Google spokesperson Shira Almeleh says that, as part of the industry group Global Network Initiative, the search giant has “stood with many companies in clearly expressing [its] deep concern about the ongoing violence and efforts to disrupt free expression.” Use of Google’s Outline VPN has surged tenfold in Iran since protests began, Almeleh says, and the company remains focused on legally permissible ways to assist Iranian citizens.

In one previously unreported initiative that some Iranian tech workers view as emblematic of the caution at play, in October, after lobbying from employees, Microsoft allowed anyone to place calls to Iran on Skype for free to help families stay connected, according to two employees and posts on the company’s online help forum and social media. “#Skype has made it free to make international calls to Iran. I just called my family and it worked!” one Twitter user wrote at the time. But Microsoft did not publicly announce the promotion and then ended it after two days without public explanation, the two employees say. 

Microsoft declined to comment for this story. It provided a significant amount of free credit for cloud computing services to Iranian activists, but it is unclear if they will get more, two people involved in projects using them say. 

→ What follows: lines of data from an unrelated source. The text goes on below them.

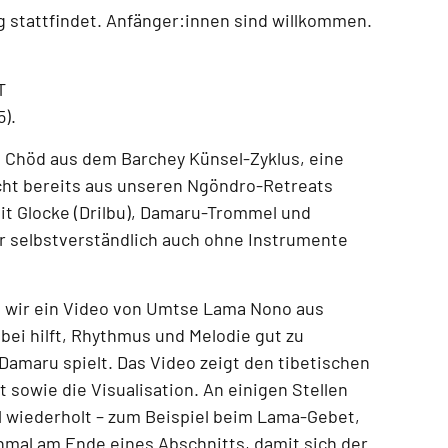
g
stattfindet.
Anfänger:innen sind willkommen.
T
5)
.
n Chöd aus dem Barchey Künsel-Zyklus
, eine
icht bereits aus unseren
Ngöndro-Retreats
mit
Glocke (Drilbu), Damaru-Trommel und
r selbstverständlich auch
ohne Instrumente
 wir ein
Video von Umtse Lama Nono aus
abei hilft, Rhythmus und Melodie gut zu
Damaru spielt. Das Video zeigt
den tibetischen
 sowie die Visualisation
. An einigen Stellen
 wiederholt – zum Beispiel beim
Lama-Gebet,
hmal am Ende eines Abschnitts
, damit sich der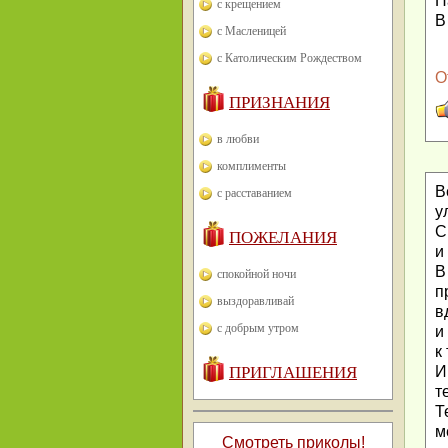
Н
с крещением
В
с Масленицей
с Католическим Рождеством
О
ПРИЗНАНИЯ
в любви
комплименты
В
с расставанием
у
С
ПОЖЕЛАНИЯ
и
В
спокойной ночи
п
выздоравливай
в
с добрым утром
и
к
ПРИГЛАШЕНИЯ
И
т
Т
м
Смотреть приколы!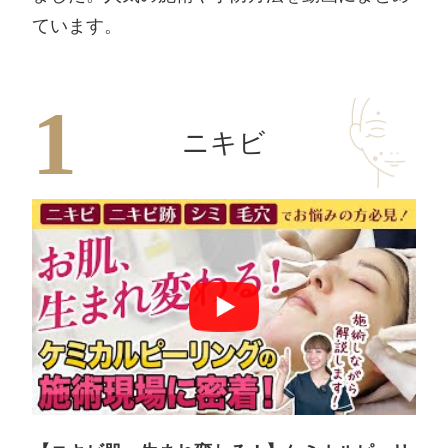
ています。
ニキビ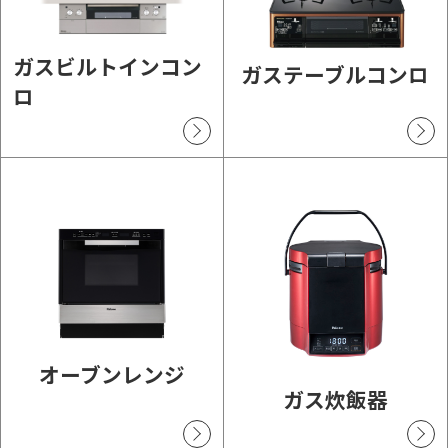
ガスビルトインコン
ガステーブルコンロ
ロ
オーブンレンジ
ガス炊飯器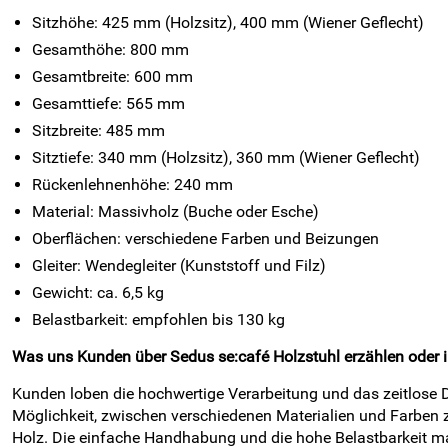
Sitzhöhe: 425 mm (Holzsitz), 400 mm (Wiener Geflecht)
Gesamthöhe: 800 mm
Gesamtbreite: 600 mm
Gesamttiefe: 565 mm
Sitzbreite: 485 mm
Sitztiefe: 340 mm (Holzsitz), 360 mm (Wiener Geflecht)
Rückenlehnenhöhe: 240 mm
Material: Massivholz (Buche oder Esche)
Oberflächen: verschiedene Farben und Beizungen
Gleiter: Wendegleiter (Kunststoff und Filz)
Gewicht: ca. 6,5 kg
Belastbarkeit: empfohlen bis 130 kg
Was uns Kunden über Sedus se:café Holzstuhl erzählen oder 
Kunden loben die hochwertige Verarbeitung und das zeitlose 
Möglichkeit, zwischen verschiedenen Materialien und Farben z
Holz. Die einfache Handhabung und die hohe Belastbarkeit ma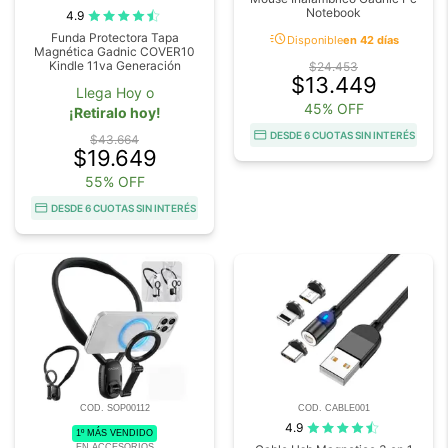
Notebook
4.9
acute
Funda Protectora Tapa
Disponible
en 42 días
Magnética Gadnic COVER10
Kindle 11va Generación
$24.453
$13.449
Llega Hoy o
45% OFF
¡Retiralo hoy!
DESDE 6 CUOTAS SIN INTERÉS
$43.664
$19.649
55% OFF
DESDE 6 CUOTAS SIN INTERÉS
COD. SOP00112
COD. CABLE001
4.9
1º MÁS VENDIDO
EN ACCESORIOS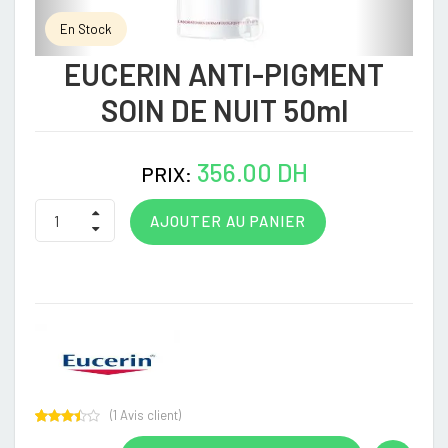
En Stock
EUCERIN ANTI-PIGMENT
SOIN DE NUIT 50ml
356.00 DH
PRIX:
AJOUTER AU PANIER
(
1
Avis client)
Rated
1
3.00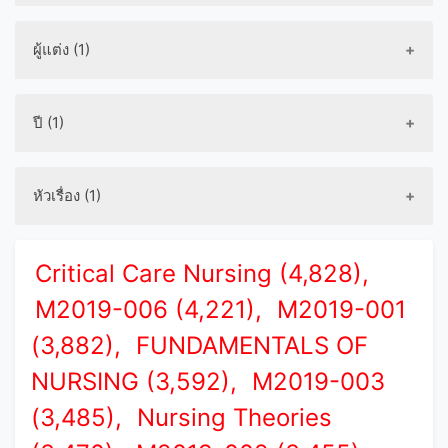
ผู้แต่ง (1)
ปี (1)
หัวเรื่อง (1)
Critical Care Nursing (4,828),
M2019-006 (4,221),
M2019-001
(3,882),
FUNDAMENTALS OF
NURSING (3,592),
M2019-003
(3,485),
Nursing Theories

Tech companies have several reasons to be more deliberate about Iran than Ukraine. The geopolitics of a war that threatens Europe’s security and the domestic upheaval in Iran are very different, and not every Iranian immigrant working for a US tech company is supportive of the protests, adding to complexities for companies to weigh as they face the calls to wade into the latest social crisis. 

Companies also face legal uncertainties. The United States has blocked business with Iran for decades over its alleged support of Islamic terrorists and pursuit of nuclear weapons. Although the Biden administration loosened sanctions on social media and other tech tools, interpretations of those rules vary, and breaching sanctions can come with prison time and multimillion-dollar penalties. The Biden administration has repeatedly said it welcomes exemption requests from companies seeking permission to launch new services supporting internet freedom in Iran. 

With companies likely to stay cautious, the workers who have sprung into action include teams working on secure chat technology. One group of five, mostly European, engineers has met twice a week for the past three months to research enabling texting between devices, without need for the internet, while leveraging Tor and other data transfer protocols to ensure security, a person involved says.

Others are upgrading an existing encrypted messaging system or writing a guide for using Meta’s WhatsApp through a proxy server that eludes government censors. A few engineers in Canada developed a website that helps a long march of protesters synchronize their chants, one source says. 

Not all tech workers are operating in stealth. Mahni Shayganfar, a machine learning engineer in Silicon Valley, says he posts on Instagram about the protests 30 times a day now, after barely ever sharing content on any topic before. He says if people become informed about Iranian culture, they might consider offering support. “The main thing we can do is be their voice,” he says of the protesters.